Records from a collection
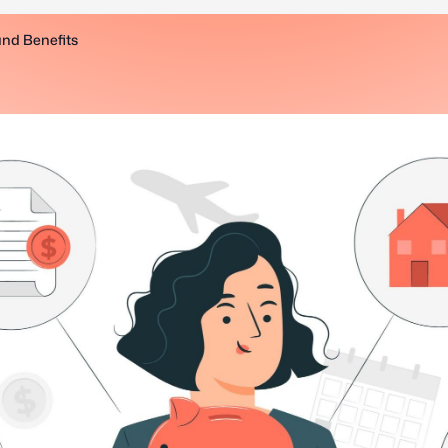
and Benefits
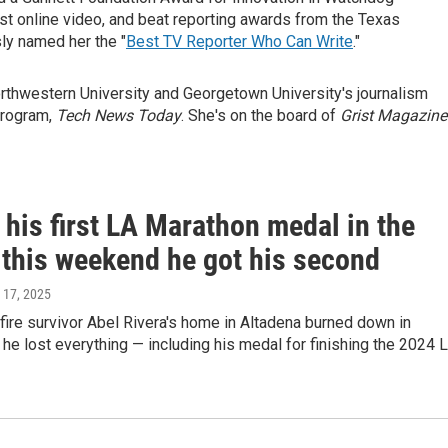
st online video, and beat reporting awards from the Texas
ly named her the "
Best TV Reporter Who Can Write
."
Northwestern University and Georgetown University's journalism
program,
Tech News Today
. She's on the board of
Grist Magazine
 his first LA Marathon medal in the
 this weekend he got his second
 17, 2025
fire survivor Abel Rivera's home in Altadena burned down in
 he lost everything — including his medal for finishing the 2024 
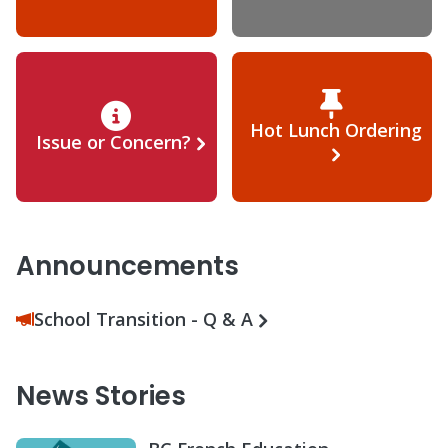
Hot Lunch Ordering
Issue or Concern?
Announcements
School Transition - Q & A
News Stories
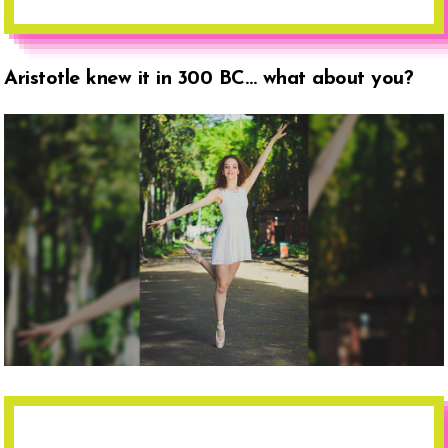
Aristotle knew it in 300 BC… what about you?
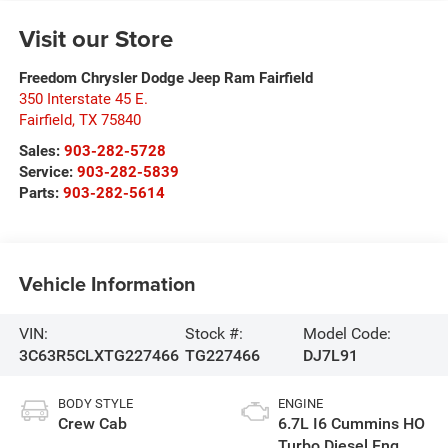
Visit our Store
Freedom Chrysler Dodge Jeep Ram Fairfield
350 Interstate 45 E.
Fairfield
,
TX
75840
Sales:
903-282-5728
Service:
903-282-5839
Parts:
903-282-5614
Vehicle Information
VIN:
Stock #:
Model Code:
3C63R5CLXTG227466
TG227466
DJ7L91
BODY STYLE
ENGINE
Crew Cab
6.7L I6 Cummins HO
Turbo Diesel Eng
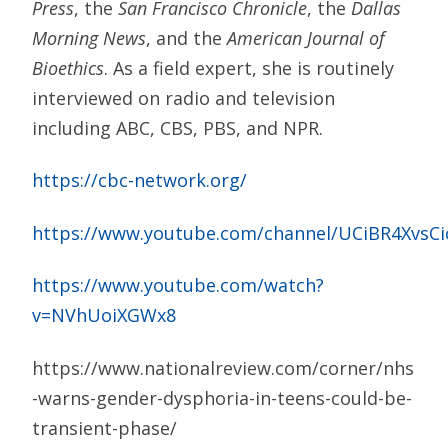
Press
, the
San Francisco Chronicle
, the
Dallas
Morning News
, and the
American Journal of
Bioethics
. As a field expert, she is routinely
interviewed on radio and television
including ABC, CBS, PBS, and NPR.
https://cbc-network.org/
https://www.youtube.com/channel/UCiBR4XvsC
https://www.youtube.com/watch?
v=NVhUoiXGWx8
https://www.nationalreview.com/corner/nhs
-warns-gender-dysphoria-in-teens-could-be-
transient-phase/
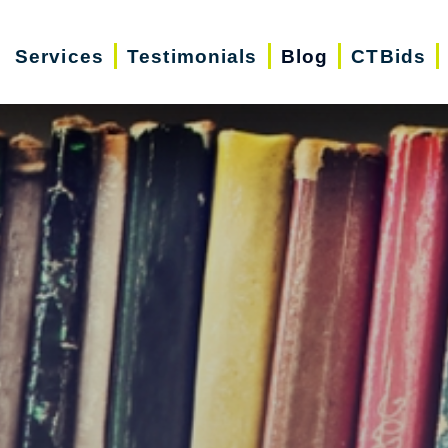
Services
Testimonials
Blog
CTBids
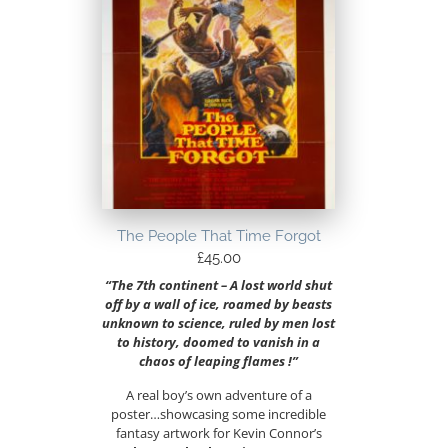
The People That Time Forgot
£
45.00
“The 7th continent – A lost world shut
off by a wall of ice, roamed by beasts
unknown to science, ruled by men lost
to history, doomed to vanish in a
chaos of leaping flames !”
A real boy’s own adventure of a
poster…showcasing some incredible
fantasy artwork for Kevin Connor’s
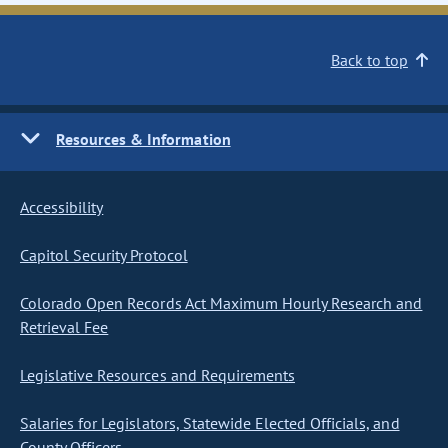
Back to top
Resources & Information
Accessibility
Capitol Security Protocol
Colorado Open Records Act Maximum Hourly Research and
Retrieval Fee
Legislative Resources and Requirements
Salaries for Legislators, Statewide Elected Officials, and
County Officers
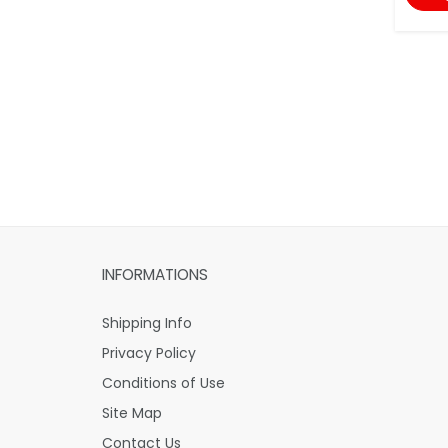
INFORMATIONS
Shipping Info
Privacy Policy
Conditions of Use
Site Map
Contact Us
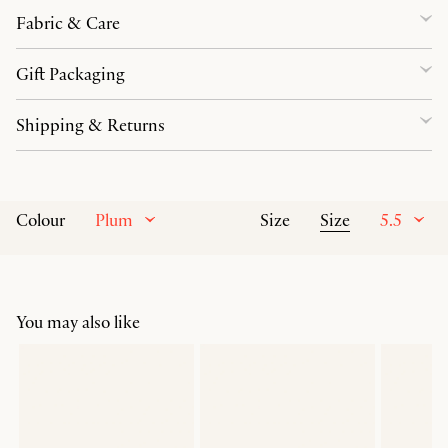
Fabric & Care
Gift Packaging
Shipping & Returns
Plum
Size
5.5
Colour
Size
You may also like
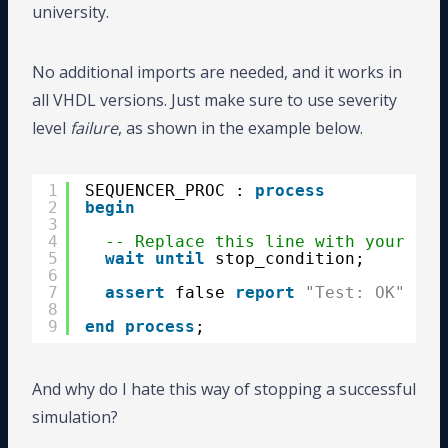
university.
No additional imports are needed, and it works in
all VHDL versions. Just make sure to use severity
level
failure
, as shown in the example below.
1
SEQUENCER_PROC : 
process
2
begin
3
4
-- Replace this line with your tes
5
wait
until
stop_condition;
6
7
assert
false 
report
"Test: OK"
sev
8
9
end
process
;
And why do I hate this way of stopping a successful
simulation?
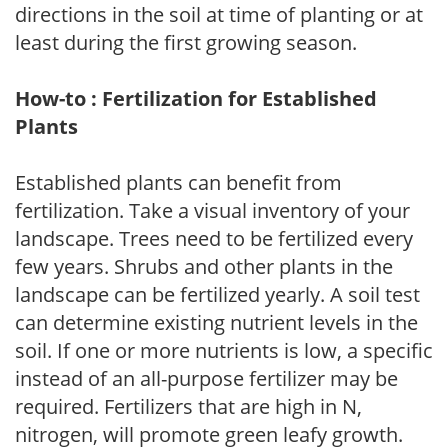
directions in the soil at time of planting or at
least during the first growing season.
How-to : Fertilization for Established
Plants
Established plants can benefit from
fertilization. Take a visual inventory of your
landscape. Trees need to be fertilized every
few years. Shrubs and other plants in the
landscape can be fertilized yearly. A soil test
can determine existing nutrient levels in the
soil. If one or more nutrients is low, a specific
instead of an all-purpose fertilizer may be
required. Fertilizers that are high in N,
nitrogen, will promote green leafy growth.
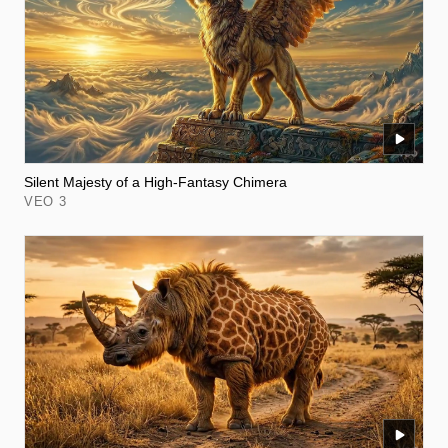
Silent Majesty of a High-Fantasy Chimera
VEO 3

...

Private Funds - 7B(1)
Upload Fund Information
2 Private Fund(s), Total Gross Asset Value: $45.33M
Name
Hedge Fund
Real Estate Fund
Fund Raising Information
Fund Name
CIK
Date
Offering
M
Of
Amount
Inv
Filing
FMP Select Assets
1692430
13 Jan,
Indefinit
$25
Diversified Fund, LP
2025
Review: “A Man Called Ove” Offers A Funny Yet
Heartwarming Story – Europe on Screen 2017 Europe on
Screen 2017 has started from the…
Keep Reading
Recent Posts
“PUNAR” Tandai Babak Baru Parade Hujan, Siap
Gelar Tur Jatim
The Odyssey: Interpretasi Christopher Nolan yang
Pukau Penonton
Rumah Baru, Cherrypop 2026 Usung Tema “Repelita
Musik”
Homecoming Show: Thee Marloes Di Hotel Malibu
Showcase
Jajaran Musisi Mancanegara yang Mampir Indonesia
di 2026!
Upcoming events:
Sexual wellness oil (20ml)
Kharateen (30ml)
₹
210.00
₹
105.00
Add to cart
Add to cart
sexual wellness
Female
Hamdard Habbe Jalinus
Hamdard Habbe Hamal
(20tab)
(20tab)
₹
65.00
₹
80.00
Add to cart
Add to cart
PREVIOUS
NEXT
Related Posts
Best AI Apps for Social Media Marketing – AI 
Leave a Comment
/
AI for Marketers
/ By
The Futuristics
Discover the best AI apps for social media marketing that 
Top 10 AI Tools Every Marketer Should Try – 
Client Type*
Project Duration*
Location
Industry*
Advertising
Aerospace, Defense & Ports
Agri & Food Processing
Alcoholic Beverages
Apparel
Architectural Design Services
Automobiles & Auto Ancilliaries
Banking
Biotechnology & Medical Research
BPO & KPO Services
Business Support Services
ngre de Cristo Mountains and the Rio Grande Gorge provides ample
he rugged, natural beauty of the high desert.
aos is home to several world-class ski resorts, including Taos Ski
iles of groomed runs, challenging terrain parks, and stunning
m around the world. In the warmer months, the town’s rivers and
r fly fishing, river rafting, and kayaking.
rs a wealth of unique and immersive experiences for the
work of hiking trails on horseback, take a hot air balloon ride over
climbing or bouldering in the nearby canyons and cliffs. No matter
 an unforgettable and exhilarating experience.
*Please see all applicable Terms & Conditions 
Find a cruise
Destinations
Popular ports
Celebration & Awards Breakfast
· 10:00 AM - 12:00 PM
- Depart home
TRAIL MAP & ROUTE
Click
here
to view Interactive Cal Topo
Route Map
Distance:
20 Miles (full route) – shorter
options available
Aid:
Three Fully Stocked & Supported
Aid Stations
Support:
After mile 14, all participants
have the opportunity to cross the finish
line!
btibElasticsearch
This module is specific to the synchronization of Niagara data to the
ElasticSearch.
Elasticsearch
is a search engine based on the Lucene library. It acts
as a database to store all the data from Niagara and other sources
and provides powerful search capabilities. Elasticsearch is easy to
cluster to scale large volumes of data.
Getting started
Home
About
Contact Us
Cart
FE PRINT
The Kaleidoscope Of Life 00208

--- Assignment ---
Read the entries and select each line where the word "Established" is found.

--- Answer section ---
How-to : Fertilization for Established
Established plants can benefit from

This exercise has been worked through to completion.